Entre outras opiniões de choque, o famoso biologista sustenta a tese de que o materialismo dialéctico não tem base científica:
« Essa epistemologia que é o materialismo dialéctico - uma teoria do conhecimento radicalmente falsa à luz do conhecimento científico», escreve ele.
Não recusa a análise económica empreendida pelo marxismo mas com restrições: «Temos necessidade de uma doutrina socialista nova, radicalmente nova - diz. - Tem de se começar por pôr de lado o marxismo e reconstruir uma doutrina. Somente depois poderemos reincorporar nesta o que se pode e deve conservar do marxismo, principalmente a análise económica.»
Se Monod não tivesse abandonado o Partido em 1945, já teria sido convidado a isso, pelo «escândalo» das suas presentes afirmações. Atacado por Althusser, aquando da lição inaugural que proferiu no Collège de France, explicou-se desta maneira:
«O meu profundo divórcio com o marxismo descreve-se em poucas palavras: o materialismo dialéctico é incompatível com a ciência. Aquele consiste numa interpretação subjectiva da natureza, inaceitável para um homem de ciência.

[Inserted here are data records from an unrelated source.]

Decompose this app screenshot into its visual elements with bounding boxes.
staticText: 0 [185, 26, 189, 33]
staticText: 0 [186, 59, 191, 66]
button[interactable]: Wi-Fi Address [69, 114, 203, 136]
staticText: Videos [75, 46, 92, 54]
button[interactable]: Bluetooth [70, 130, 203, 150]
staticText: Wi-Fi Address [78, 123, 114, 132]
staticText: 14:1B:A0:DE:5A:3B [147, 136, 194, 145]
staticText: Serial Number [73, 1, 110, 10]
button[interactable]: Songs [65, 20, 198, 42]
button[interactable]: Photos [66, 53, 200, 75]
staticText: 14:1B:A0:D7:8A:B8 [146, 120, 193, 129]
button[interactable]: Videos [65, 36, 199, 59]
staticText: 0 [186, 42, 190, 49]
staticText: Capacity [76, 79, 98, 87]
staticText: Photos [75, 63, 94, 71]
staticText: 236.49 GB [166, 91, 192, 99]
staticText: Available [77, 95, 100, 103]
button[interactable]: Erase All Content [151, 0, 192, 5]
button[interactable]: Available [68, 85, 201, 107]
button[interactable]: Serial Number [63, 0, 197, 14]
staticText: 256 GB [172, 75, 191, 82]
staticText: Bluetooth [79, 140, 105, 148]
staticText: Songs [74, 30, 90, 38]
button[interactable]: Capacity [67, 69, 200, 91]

O materialismo dialéctico é uma ideologia totalizante - não digo totalitária - que pretende abraçar tudo, o que é incompatível com a atitude científica.»
Mas nem só a sua posição política é de choque. Também no campo especulativo soa a heresia (e de que maneira!).

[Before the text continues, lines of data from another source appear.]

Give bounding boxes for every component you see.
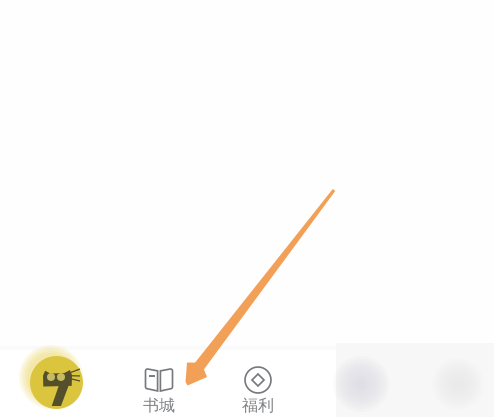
button[interactable]: 书城: [117, 354, 201, 414]
staticText: 书城: [143, 396, 175, 415]
button[interactable]: 福利: [216, 354, 300, 414]
staticText: 福利: [242, 396, 274, 415]
button[interactable]: 七猫助手: [30, 356, 83, 409]
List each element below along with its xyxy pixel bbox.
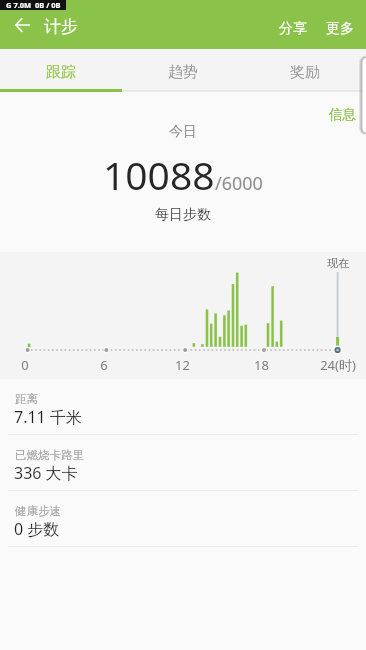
staticText: 跟踪 — [46, 63, 76, 82]
button[interactable]: 更多 — [316, 11, 366, 47]
staticText: 趋势 — [168, 63, 198, 82]
staticText: 10088 — [103, 148, 215, 201]
staticText: 0 — [21, 356, 29, 374]
staticText: 已燃烧卡路里 — [15, 448, 84, 462]
button[interactable]: 已燃烧卡路里 — [0, 435, 366, 491]
staticText: 健康步速 — [15, 504, 61, 518]
staticText: 计步 — [44, 16, 78, 37]
staticText: 今日 — [0, 123, 366, 141]
button[interactable]: 分享 — [270, 11, 316, 47]
staticText: G 7.0M 0B / 0B — [6, 0, 61, 10]
button[interactable]: 趋势 — [122, 49, 244, 92]
staticText: 分享 — [279, 20, 307, 38]
button[interactable]: Back — [7, 10, 37, 40]
staticText: 每日步数 — [0, 206, 366, 224]
staticText: 距离 — [15, 392, 38, 406]
button[interactable]: 奖励 — [244, 49, 366, 92]
staticText: 更多 — [326, 20, 354, 38]
button[interactable]: 健康步速 — [0, 491, 366, 547]
staticText: 7.11 千米 — [14, 406, 82, 428]
staticText: /6000 — [215, 171, 263, 196]
staticText: 奖励 — [290, 63, 320, 82]
staticText: 6 — [100, 356, 108, 374]
staticText: 12 — [175, 356, 190, 374]
staticText: 0 步数 — [14, 518, 60, 540]
staticText: 信息 — [329, 106, 356, 123]
button[interactable]: 距离 — [0, 379, 366, 435]
button[interactable]: 跟踪 — [0, 49, 122, 92]
staticText: 现在 — [327, 256, 349, 270]
staticText: 24(时) — [320, 356, 356, 374]
staticText: 18 — [254, 356, 269, 374]
button[interactable]: Menu — [352, 50, 366, 142]
staticText: 336 大卡 — [14, 462, 78, 484]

Uma das mais famosas é a dicotomia que estabelece entre objectivo e projectivo, termo este que Monod prefere a subjectivo. Sustenta ele que o «escândalo da vida» reside no carácter «projectivo» desta, num universo onde tudo é objectivo, sem carácter finalista. Pergunta ele:
«Sendo assim, põe-se a questão: será que a ciência - a física, a química - que ignora e deve ignorar toda a espécie de finalismo, pode prestar contas integrais da aparição e desenvolvimento dos seres vivos, esses objectos dotados de projecto que trazem em si essa faculdade a que se chamou teleonomia? »
Outra das suas teses mais conhecidas (e tantas são que nunca uma crónica as poderia esgotar) é a concepção de «o ser vivo como uma máquina», tema que apresentou nos Encontros de Genebra em 1965 e único texto de Jacques Monod que existe editado em Portugal.

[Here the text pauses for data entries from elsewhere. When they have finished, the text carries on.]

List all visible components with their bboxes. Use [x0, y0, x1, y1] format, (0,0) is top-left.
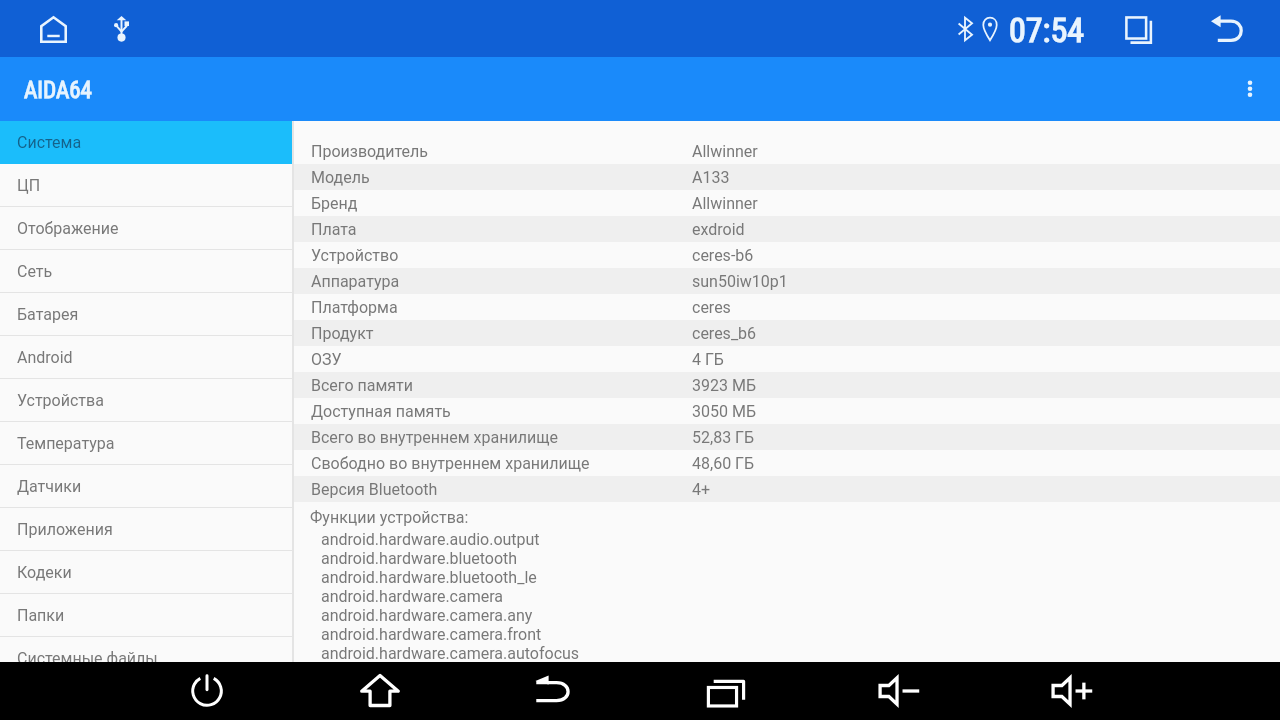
button[interactable]: Батарея [0, 293, 292, 336]
staticText: android.hardware.audio.output [321, 530, 540, 549]
staticText: Функции устройства: [310, 508, 469, 527]
button[interactable]: Back [1206, 9, 1248, 51]
button[interactable]: Power [179, 663, 235, 719]
staticText: android.hardware.camera.autofocus [321, 644, 580, 662]
staticText: 3050 МБ [692, 402, 756, 421]
button[interactable]: Volume up [1044, 663, 1100, 719]
button[interactable]: Устройства [0, 379, 292, 422]
staticText: android.hardware.bluetooth_le [321, 568, 537, 587]
button[interactable]: Отображение [0, 207, 292, 250]
other: Location [982, 17, 998, 41]
button[interactable]: Папки [0, 594, 292, 637]
staticText: AIDA64 [24, 77, 92, 104]
staticText: Отображение [17, 219, 119, 238]
button[interactable]: Всего во внутреннем хранилище [294, 424, 1280, 450]
staticText: A133 [692, 168, 730, 187]
button[interactable]: Продукт [294, 320, 1280, 346]
button[interactable]: Home [40, 16, 67, 43]
button[interactable]: Recents [698, 663, 754, 719]
button[interactable]: Android [0, 336, 292, 379]
button[interactable]: Плата [294, 216, 1280, 242]
button[interactable]: Приложения [0, 508, 292, 551]
button[interactable]: Платформа [294, 294, 1280, 320]
staticText: Система [17, 133, 82, 152]
staticText: ceres_b6 [692, 324, 757, 343]
staticText: Всего памяти [311, 376, 413, 395]
button[interactable]: Back [525, 663, 581, 719]
staticText: 4+ [692, 480, 711, 499]
button[interactable]: Кодеки [0, 551, 292, 594]
staticText: Температура [17, 434, 115, 453]
button[interactable]: Recent apps [1120, 9, 1160, 49]
staticText: ceres [692, 298, 731, 317]
staticText: exdroid [692, 220, 745, 239]
staticText: ОЗУ [311, 350, 342, 369]
button[interactable]: Температура [0, 422, 292, 465]
staticText: ceres-b6 [692, 246, 754, 265]
staticText: ЦП [17, 176, 41, 195]
button[interactable]: Системные файлы [0, 637, 292, 662]
button[interactable]: Volume down [871, 663, 927, 719]
staticText: 48,60 ГБ [692, 454, 755, 473]
staticText: android.hardware.camera [321, 587, 504, 606]
staticText: Платформа [311, 298, 398, 317]
button[interactable]: Сеть [0, 250, 292, 293]
button[interactable]: Свободно во внутреннем хранилище [294, 450, 1280, 476]
staticText: Сеть [17, 262, 53, 281]
staticText: Кодеки [17, 563, 72, 582]
staticText: sun50iw10p1 [692, 272, 788, 291]
staticText: Свободно во внутреннем хранилище [311, 454, 590, 473]
button[interactable]: Производитель [294, 138, 1280, 164]
staticText: Датчики [17, 477, 82, 496]
button[interactable]: USB [114, 16, 129, 43]
staticText: Модель [311, 168, 370, 187]
button[interactable]: ОЗУ [294, 346, 1280, 372]
staticText: Версия Bluetooth [311, 480, 438, 499]
button[interactable]: Система [0, 121, 292, 164]
button[interactable]: Устройство [294, 242, 1280, 268]
staticText: Батарея [17, 305, 79, 324]
staticText: Бренд [311, 194, 358, 213]
button[interactable]: Датчики [0, 465, 292, 508]
staticText: Всего во внутреннем хранилище [311, 428, 558, 447]
button[interactable]: Home [352, 663, 408, 719]
staticText: android.hardware.camera.any [321, 606, 533, 625]
staticText: Allwinner [692, 194, 758, 213]
staticText: 52,83 ГБ [692, 428, 755, 447]
staticText: android.hardware.bluetooth [321, 549, 518, 568]
staticText: Доступная память [311, 402, 451, 421]
button[interactable]: More options [1230, 69, 1270, 109]
staticText: Плата [311, 220, 357, 239]
staticText: Папки [17, 606, 65, 625]
staticText: Android [17, 348, 73, 367]
button[interactable]: ЦП [0, 164, 292, 207]
staticText: Приложения [17, 520, 113, 539]
staticText: 3923 МБ [692, 376, 756, 395]
staticText: Устройства [17, 391, 104, 410]
staticText: 4 ГБ [692, 350, 724, 369]
staticText: 07:54 [1009, 10, 1085, 50]
button[interactable]: Модель [294, 164, 1280, 190]
staticText: Продукт [311, 324, 374, 343]
button[interactable]: Аппаратура [294, 268, 1280, 294]
staticText: Allwinner [692, 142, 758, 161]
staticText: Системные файлы [17, 649, 158, 662]
other: Bluetooth [957, 17, 973, 41]
staticText: Устройство [311, 246, 399, 265]
button[interactable]: Всего памяти [294, 372, 1280, 398]
button[interactable]: Доступная память [294, 398, 1280, 424]
staticText: android.hardware.camera.front [321, 625, 542, 644]
staticText: Производитель [311, 142, 428, 161]
button[interactable]: Версия Bluetooth [294, 476, 1280, 502]
button[interactable]: Бренд [294, 190, 1280, 216]
staticText: Аппаратура [311, 272, 400, 291]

Consequência filosófica inevitável dessa tese:
« Não faz qualquer sentido perguntarmos se somos livres (...). O que dá a impressão subjectiva de liberdade é que os seres vivos são mecanismos dotados de um altíssimo grau de autonomia, relativamente ao meio ambiente. O comportamento é sempre ditado, em grande, em enorme parte, por mecanismos internos. É por isso que a palavra liberdade nunca deveria figurar, salvo como metáfora, na terminologia científica.»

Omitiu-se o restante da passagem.